Jensen Huang Calls Chip Shortages 'Fantastic' as Nvidia Hits $130B Revenue

NVIDIA AI
Image: NVIDIA

"I love constraints. In a world of constraints, you have no choice but to choose the best."

That was Jensen Huang at the Morgan Stanley Technology, Media & Telecom conference this week, explaining why ongoing shortages of AI chips and memory components are actually good news for Nvidia. He went further: "I think the fact that everything is scarce is fantastic for us."

It's a striking bit of honesty from the CEO of a company now valued at roughly $4.5 trillion. When supply is tight across the board - memory chips, advanced packaging capacity, even basic components like multilayer ceramic capacitors - customers can't afford to experiment with second-tier options. They default to whoever offers the most proven, complete solution. That's Nvidia.

Huang emphasized that Nvidia's massive balance sheet lets the company lock up supply chain capacity before competitors can. He also pitched Nvidia as the only company that can help a customer "stand up an entire AI factory" from scratch, handling everything from chip supply through deployment.

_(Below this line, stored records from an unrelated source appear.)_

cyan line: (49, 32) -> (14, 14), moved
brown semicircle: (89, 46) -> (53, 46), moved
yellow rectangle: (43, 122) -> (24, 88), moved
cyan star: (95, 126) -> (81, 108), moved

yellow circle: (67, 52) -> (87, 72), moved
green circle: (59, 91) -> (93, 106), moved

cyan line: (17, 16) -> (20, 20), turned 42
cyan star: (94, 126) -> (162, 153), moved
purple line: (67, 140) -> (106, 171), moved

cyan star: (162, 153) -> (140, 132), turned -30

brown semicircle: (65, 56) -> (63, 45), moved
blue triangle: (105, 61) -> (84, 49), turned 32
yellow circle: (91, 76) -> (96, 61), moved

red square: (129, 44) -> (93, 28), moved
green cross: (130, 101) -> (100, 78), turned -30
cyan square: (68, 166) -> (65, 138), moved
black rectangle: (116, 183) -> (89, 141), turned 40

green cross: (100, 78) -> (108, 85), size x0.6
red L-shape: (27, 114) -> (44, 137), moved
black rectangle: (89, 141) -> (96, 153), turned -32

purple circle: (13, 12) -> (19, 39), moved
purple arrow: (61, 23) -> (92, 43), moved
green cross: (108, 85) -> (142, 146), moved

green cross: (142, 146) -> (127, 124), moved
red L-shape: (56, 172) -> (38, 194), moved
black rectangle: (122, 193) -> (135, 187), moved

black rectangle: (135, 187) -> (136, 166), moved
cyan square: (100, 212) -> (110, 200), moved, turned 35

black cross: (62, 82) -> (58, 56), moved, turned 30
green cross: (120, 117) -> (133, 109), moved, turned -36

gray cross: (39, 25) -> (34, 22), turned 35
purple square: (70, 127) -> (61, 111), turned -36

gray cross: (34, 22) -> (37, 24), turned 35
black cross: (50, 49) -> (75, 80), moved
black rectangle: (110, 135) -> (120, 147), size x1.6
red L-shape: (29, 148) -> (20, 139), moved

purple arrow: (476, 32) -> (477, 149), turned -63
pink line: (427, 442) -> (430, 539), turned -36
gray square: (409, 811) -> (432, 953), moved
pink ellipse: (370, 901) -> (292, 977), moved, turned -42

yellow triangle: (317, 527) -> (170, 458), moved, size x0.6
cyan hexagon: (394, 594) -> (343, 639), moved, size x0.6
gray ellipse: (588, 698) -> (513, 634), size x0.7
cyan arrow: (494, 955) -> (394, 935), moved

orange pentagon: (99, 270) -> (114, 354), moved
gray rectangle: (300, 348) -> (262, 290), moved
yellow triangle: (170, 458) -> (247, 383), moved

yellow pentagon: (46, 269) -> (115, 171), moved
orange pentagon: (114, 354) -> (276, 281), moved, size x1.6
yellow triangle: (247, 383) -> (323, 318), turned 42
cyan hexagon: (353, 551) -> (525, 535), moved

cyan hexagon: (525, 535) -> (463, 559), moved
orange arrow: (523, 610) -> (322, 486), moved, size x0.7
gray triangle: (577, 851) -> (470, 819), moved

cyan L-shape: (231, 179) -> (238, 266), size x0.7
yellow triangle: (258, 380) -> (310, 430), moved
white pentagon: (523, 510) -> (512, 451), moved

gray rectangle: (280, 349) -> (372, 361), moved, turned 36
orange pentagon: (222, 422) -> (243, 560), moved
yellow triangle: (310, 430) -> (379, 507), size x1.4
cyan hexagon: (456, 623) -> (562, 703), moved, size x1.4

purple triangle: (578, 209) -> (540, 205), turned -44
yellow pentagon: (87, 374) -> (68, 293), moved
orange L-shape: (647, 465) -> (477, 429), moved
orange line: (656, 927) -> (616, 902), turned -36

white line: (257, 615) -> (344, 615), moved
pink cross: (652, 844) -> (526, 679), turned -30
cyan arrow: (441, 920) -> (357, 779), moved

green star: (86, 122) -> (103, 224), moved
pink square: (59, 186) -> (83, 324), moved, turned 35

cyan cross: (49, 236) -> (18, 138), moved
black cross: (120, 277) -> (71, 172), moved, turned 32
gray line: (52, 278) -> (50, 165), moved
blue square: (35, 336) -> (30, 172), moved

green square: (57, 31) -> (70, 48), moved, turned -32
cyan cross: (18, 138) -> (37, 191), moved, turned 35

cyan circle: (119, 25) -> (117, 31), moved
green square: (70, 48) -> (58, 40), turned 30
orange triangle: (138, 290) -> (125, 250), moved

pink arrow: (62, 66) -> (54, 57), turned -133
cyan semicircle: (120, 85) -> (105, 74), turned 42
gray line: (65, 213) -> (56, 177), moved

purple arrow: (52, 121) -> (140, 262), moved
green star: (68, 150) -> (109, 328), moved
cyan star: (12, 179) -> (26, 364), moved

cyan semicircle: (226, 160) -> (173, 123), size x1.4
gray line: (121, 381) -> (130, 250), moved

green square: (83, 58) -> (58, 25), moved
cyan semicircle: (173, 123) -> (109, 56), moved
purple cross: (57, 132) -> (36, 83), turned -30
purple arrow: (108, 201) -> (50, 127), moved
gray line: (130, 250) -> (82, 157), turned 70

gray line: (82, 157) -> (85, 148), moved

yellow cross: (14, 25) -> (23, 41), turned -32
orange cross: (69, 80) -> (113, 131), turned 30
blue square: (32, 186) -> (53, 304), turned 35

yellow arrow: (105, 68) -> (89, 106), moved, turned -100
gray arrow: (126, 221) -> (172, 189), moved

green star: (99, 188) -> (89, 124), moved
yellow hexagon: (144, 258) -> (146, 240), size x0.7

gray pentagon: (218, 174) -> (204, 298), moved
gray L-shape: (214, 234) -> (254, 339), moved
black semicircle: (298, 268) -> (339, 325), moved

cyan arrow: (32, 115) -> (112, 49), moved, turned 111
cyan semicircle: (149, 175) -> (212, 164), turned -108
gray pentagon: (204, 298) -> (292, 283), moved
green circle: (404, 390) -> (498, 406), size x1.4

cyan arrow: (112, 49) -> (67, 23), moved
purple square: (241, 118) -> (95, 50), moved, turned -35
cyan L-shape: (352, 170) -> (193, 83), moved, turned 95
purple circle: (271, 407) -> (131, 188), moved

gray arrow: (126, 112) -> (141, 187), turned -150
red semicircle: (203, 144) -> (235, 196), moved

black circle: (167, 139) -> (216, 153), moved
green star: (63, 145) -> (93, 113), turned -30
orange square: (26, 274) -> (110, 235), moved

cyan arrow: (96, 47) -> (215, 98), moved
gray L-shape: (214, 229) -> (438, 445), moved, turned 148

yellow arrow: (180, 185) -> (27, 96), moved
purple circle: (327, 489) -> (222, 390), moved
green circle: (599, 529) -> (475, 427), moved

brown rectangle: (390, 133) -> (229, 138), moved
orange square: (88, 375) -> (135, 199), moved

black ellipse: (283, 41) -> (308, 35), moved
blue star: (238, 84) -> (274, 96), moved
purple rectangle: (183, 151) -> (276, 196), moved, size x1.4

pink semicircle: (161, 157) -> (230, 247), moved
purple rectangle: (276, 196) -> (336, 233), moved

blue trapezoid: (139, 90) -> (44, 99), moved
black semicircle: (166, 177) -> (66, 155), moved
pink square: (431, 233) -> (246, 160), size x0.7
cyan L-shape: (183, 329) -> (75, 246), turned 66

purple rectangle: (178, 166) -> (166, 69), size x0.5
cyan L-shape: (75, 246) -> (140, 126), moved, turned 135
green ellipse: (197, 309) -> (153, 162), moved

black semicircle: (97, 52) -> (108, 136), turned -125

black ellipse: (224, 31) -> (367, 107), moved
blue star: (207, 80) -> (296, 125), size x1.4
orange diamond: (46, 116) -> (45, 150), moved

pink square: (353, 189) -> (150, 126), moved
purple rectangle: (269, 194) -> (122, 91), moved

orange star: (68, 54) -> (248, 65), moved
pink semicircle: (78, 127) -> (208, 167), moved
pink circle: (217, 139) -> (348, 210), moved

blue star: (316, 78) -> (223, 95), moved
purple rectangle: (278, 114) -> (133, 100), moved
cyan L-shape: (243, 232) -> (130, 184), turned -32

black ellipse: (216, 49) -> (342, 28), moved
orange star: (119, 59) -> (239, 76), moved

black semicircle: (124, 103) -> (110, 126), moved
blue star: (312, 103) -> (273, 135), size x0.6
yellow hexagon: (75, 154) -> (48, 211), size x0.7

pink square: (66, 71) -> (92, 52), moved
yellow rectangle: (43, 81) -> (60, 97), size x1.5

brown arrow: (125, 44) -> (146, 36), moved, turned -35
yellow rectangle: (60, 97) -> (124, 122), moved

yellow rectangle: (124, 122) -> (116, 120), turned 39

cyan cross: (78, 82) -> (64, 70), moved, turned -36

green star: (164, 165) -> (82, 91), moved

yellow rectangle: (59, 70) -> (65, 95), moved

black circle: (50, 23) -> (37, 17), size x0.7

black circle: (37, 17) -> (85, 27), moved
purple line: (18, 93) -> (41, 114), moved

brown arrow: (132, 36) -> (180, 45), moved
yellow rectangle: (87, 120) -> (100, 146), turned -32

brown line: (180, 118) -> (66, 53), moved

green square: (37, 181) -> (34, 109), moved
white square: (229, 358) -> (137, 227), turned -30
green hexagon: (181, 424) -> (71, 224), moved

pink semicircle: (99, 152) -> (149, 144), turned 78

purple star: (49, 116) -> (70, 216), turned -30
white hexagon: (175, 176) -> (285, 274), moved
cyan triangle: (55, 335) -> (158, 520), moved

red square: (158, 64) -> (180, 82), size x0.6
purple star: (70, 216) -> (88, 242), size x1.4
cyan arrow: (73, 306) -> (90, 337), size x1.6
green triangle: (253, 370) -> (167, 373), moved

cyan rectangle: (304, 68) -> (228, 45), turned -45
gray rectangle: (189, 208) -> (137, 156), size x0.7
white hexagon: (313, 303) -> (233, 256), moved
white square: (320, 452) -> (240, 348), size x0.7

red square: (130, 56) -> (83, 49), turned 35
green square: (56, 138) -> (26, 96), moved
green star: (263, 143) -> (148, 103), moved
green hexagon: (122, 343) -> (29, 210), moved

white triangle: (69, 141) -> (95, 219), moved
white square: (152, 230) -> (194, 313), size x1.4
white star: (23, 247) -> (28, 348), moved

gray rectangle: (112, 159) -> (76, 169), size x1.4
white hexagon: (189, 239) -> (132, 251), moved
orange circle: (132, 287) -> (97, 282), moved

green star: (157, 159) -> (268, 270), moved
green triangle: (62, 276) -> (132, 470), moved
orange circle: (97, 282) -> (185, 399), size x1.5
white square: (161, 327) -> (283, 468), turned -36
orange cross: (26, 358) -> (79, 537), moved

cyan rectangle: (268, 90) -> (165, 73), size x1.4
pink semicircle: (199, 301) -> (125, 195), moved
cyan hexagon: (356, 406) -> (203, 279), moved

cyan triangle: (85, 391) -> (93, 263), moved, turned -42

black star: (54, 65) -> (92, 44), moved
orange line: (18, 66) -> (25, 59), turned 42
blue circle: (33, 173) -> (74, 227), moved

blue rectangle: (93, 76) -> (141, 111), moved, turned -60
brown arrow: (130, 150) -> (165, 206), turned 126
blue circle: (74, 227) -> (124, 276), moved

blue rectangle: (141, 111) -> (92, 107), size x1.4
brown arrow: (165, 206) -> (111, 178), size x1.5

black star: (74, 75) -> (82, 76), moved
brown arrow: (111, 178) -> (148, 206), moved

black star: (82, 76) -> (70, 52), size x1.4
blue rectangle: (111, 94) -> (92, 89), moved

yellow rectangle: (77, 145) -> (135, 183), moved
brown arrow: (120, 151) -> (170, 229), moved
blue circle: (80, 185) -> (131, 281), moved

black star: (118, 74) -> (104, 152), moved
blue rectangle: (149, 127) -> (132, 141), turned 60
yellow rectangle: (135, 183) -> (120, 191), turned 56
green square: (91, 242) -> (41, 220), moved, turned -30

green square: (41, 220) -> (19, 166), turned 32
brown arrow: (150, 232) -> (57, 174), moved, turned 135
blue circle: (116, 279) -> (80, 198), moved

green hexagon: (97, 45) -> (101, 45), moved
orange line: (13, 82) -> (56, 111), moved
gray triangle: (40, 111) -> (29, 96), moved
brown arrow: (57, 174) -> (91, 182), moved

The numbers back up the confidence. Nvidia reported $130.5 billion in revenue for 2025, more than doubling an already strong 2024. The vast majority came from data center customers building AI infrastructure.

Huang also signaled he wants DRAM manufacturers to expand production capacity, essentially telling memory chip makers: build more factories, and Nvidia will buy everything they produce.

For anyone building AI applications, the subtext matters. GPU and memory scarcity means cloud computing costs for AI workloads aren't coming down anytime soon. Companies like AWS, Google Cloud, and Azure pass component costs through to customers, so Huang's enthusiasm about tight supply translates directly into higher bills for the rest of the industry. When the most powerful person in AI hardware calls shortages "fantastic," it's a reminder that the economics of running AI at scale still favor the infrastructure sellers, not the buyers.